Example problem: Use Pearson coefficients #1 and #2 to find the skewness of data with the following characteristics:
- Average = 50.
- Median = 56.
- mode=60.
- Standard Deviation = 8.5.
Pearson's first skewness coefficient: -1.17.
Pearson's second skewness coefficient: -2.117.
Note : Pearson's first skewness coefficient uses this mode. Therefore, if the frequency of values is very low, then it will not give a stable measure of central tendency. For example, the pattern is 9 in both sets of data:
1, 2, 3, 4, 4, 5, 6, 7, 8, 9.
In the first set of data, the pattern appeared only twice. Therefore, it is not a good idea to use Pearson's first skewness coefficient. But in the second set,
1, 2, 3, 4, 4, 4, 4, 4, 4, 4, 4, 5, 6, 7, 8, 9, 10, 12, 12, 13.
Pattern 4 occurs 8 times.
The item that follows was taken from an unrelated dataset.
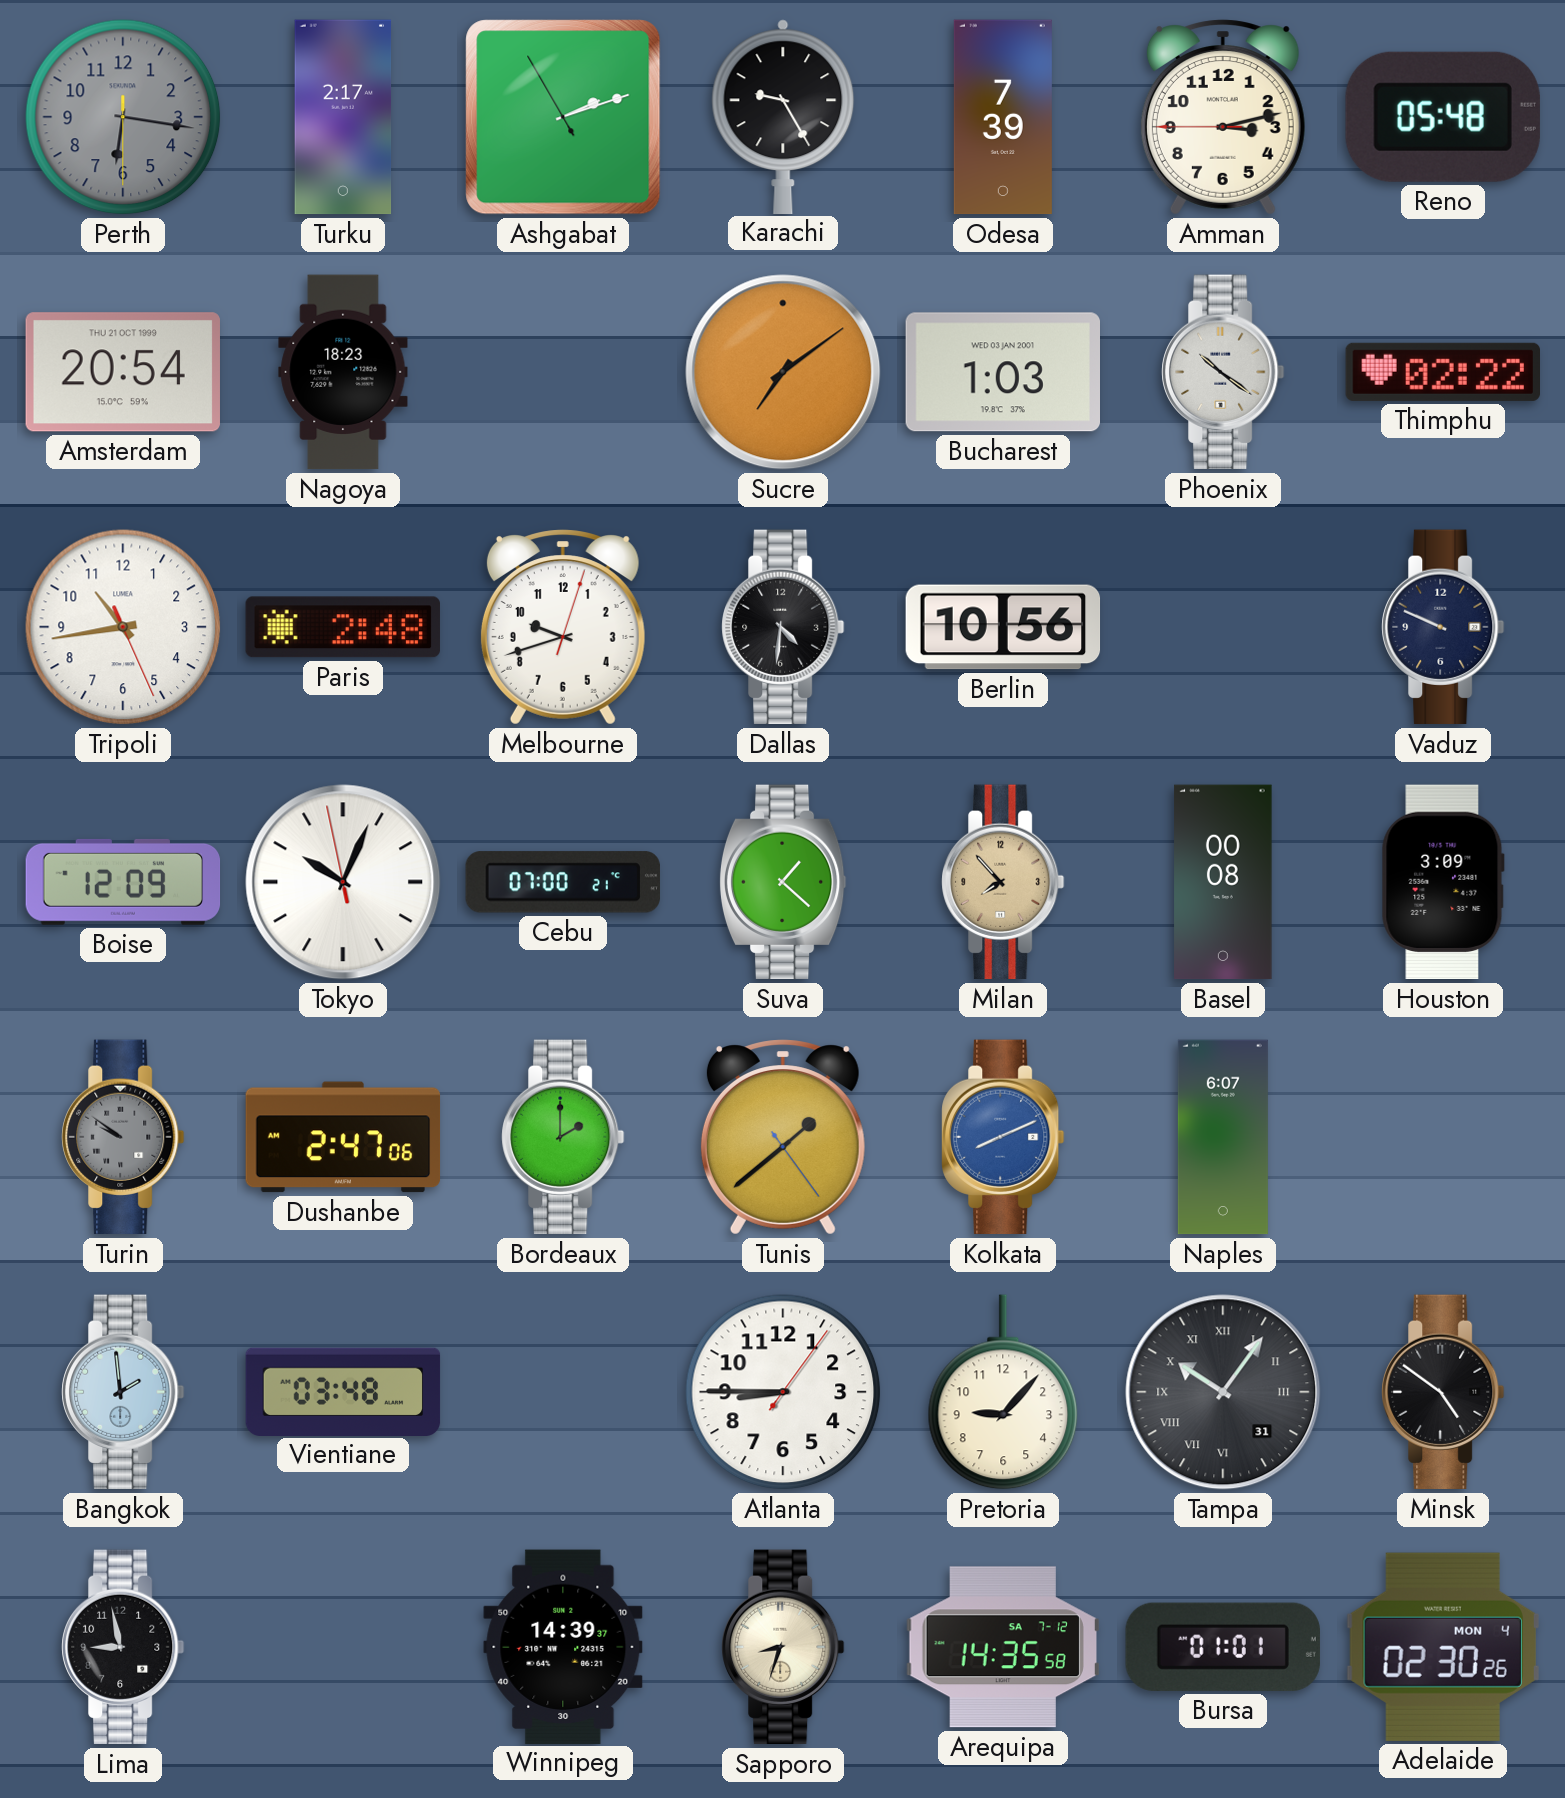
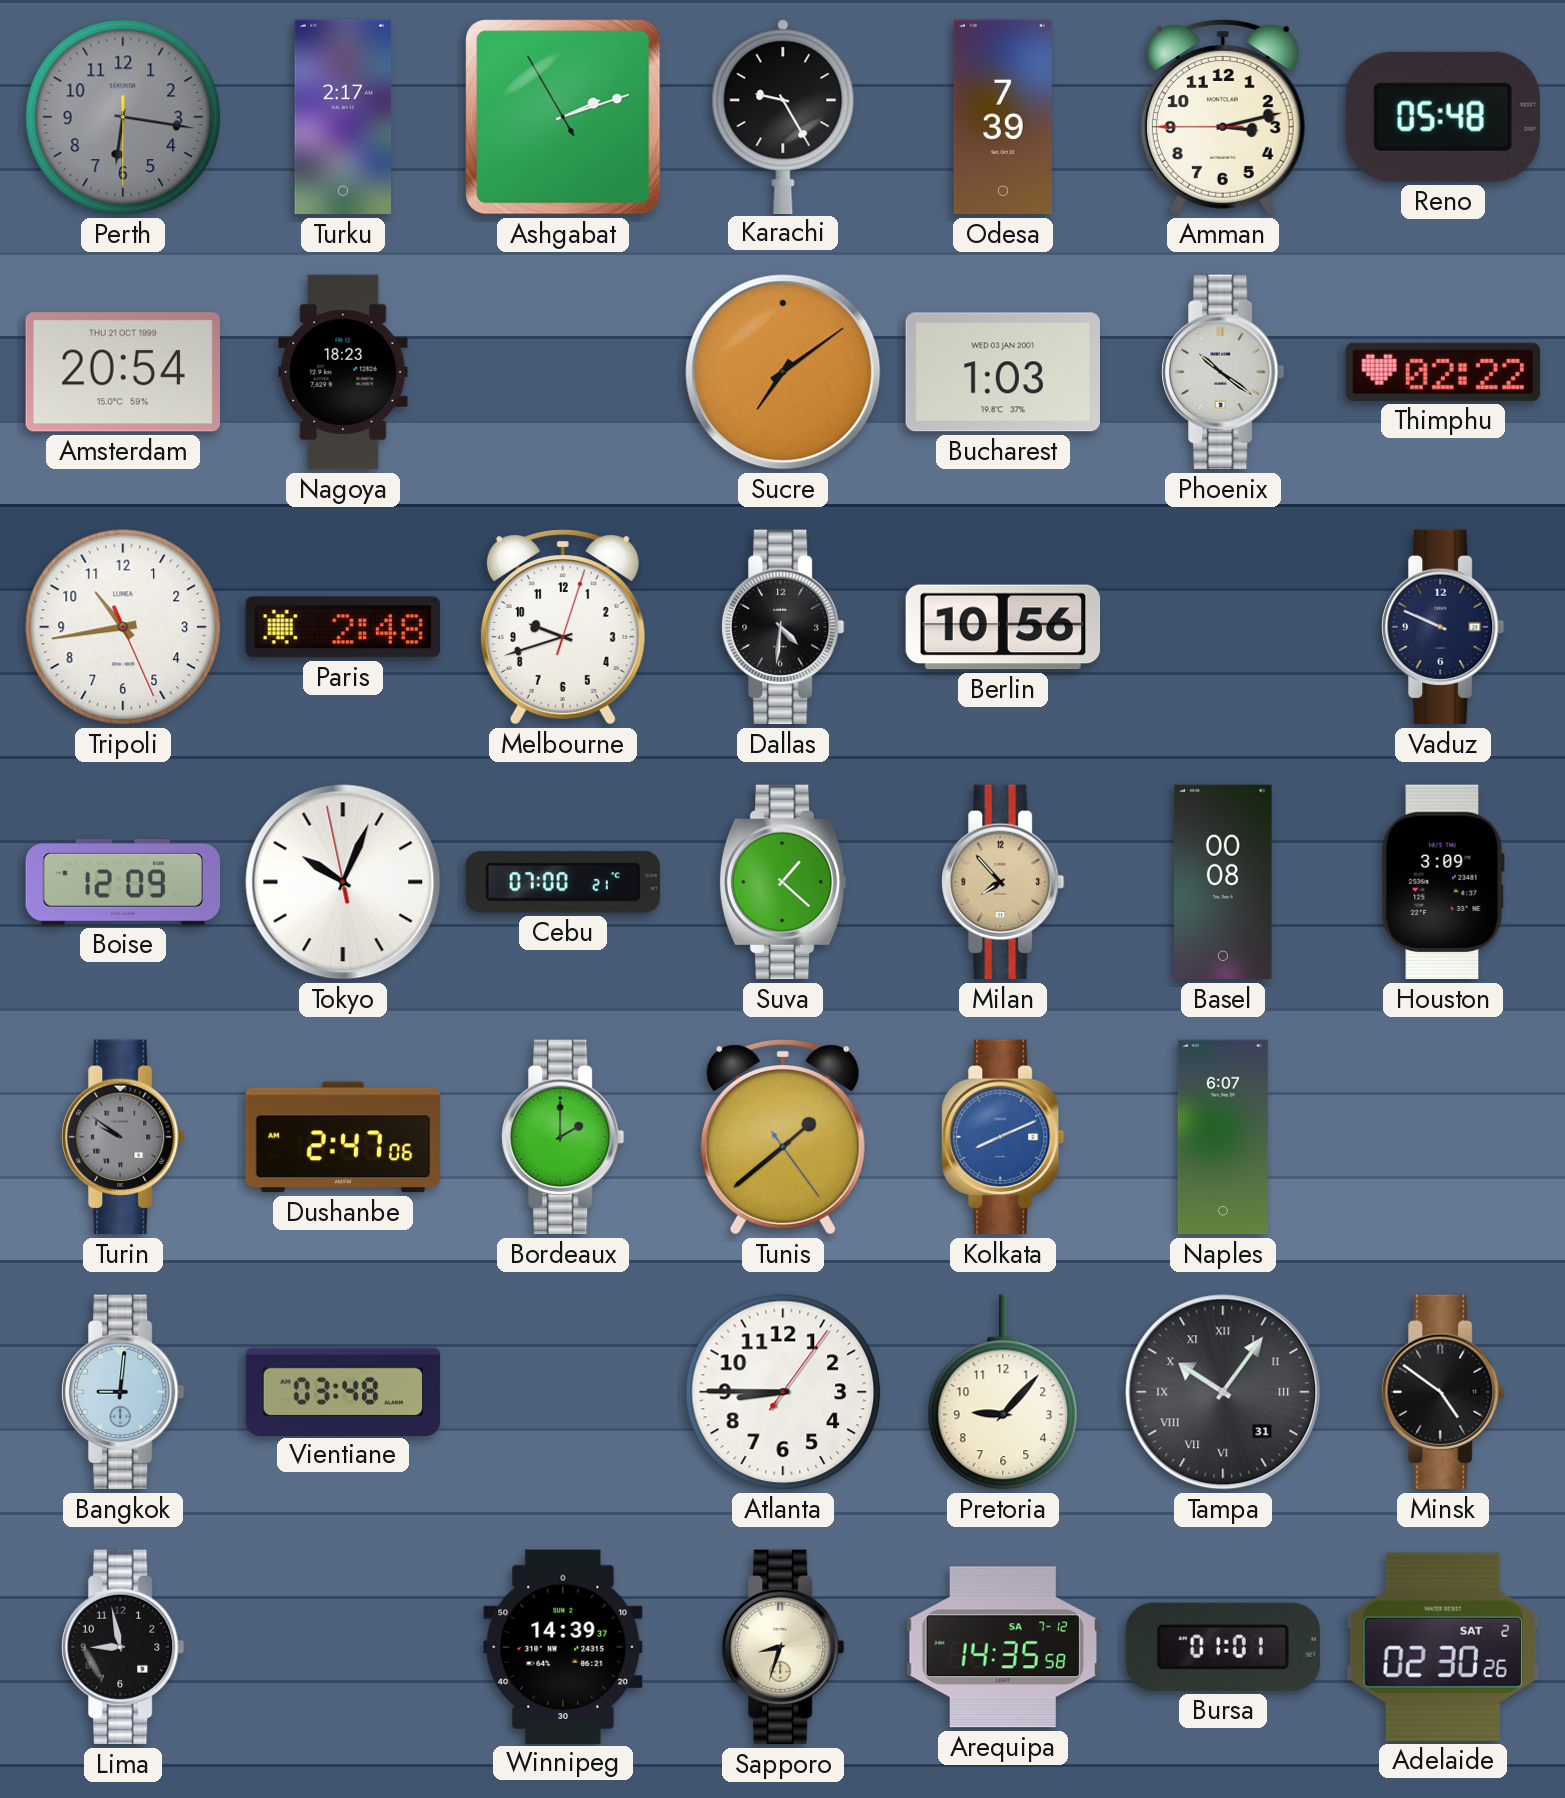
Bangkok: 1:59 -> 9:01
Adelaide date: MON 4 -> SAT 2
So Pearson's second skewness coefficient might give you a reasonable result.
4. Kurtosis
4.1 Definition of kurtosis
The exact interpretation of the measurement of kurtosis was once disputed, but it is now resolved. It's about the presence of outliers. Kurtosis is a measure of whether data is heavy-tailed (lots of outliers) or light-tailed (lack of outliers) relative to a normal distribution.
Kurtosis [Image 19] (Image courtesy of: MVP Programs Help — MVP Programs Help Files )
4.2 There are three types of kurtosis
4.2.1 Middle school
The kurtosis is similar to the normal distribution kurtosis and is zero.
4.2.2 Hook end Coulter
A distribution is one with greater kurtosis than the mesogenetic distribution. This distribution has a thick and heavy tail. If the distribution curve is more peaked than the mesogenic curve, it is called a hook-end curve.
4.2.3 Platypus
A distribution is one that has less kurtosis than a mesogenetic distribution. This distribution has a thinning tail. If the peak of the distribution curve is smaller than the middle Coulter curve, it is called a duckbill curve.
The key difference between skewness and kurtosis is that skewness refers to the degree of symmetry whereas kurtosis refers to the degree of presence of outliers in a distribution.
Five, related
Correlation is a statistical technique that shows whether pairs of variables are related and how strong the relationship is.
Correlation [Image 20] (Image courtesy of: Correlation in Statistics: Correlation Analysis Explained - Statistics How To )
The main result of correlation is called the correlation coefficient (or "r"). It ranges from -1.0 to +1.0. The closer r is to +1 or -1, the stronger the correlation between the two variables.
If r is close to 0, it means that there is no relationship between the variables. If r is positive, it means that when one variable gets larger, the other variable gets larger. If r is negative, it means that as one gets larger, the other gets smaller (often called a "negative" correlation).
I hope I have given you an idea of what exactly descriptive statistics are. This is a basic overview of some basic statistical techniques that can help you understand data science in the long run.